Defense Minister Benny Gantz on Thursday called for an immediate halt in plans to ship surplus coronavirus vaccines in Israel to various countries, accusing Prime Minister Benjamin Netanyahu of acting without oversight or transparency.
In a letter to the premier, Gantz said the decision to share vaccines was made without “discussions in the relevant forums.” He also questioned Netanyahu’s claim that Israel has surplus vaccines to give away.
“We are talking about a significant diplomatic and security decision, and in accordance with that, it needs to be approved according to procedures established by law,” Gantz said.
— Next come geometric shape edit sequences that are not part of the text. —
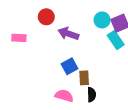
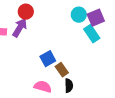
purple arrow: (68, 34) -> (20, 28), moved, turned 102
brown rectangle: (84, 78) -> (62, 70), turned -32

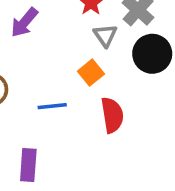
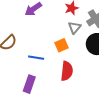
purple rectangle: (28, 165) -> (29, 84), moved

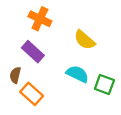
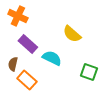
orange cross: (40, 19) -> (18, 16), moved
cyan semicircle: (77, 74) -> (52, 58), moved

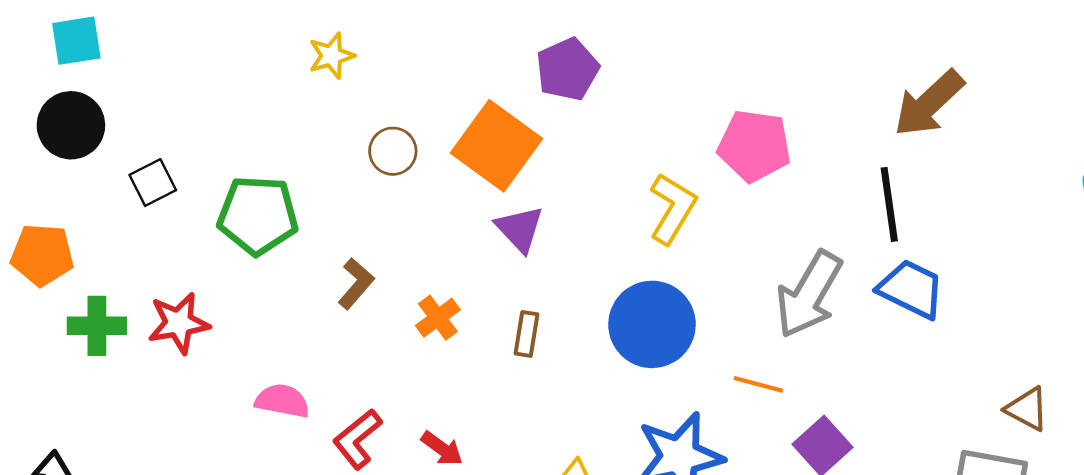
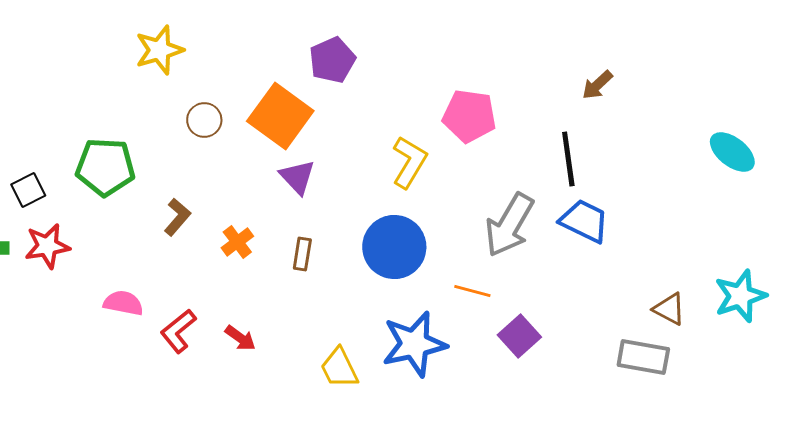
yellow star: (331, 56) -> (159, 50), size x1.4
brown arrow: (929, 103) -> (597, 85), size x0.6
black square: (153, 183) -> (28, 190), moved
Gantz demanded the matter be taken up by the country’s security cabinet.
“This is not the first time that significant security and diplomatic decisions are made behind the backs of the relevant officials, with possible harm to the security of the state, foreign relations and rule of law,” Gantz added in an apparent reference to Netanyahu’s decision to leave Blue and White in the dark regarding last year’s normalization deals with Arab countries prior to their announcement.
There was no immediate comment from Netanyahu’s office.
Gantz and Netanyahu are fierce rivals who battled to stalemates in three consecutive elections before agreeing last year to form an emergency coalition government. Their power-sharing arrangement quickly unraveled, and the country is heading to its fourth election in two years next month.
On Wednesday, Netanyahu announced that he had personally decided to send surplus vaccines to a series of diplomatic allies.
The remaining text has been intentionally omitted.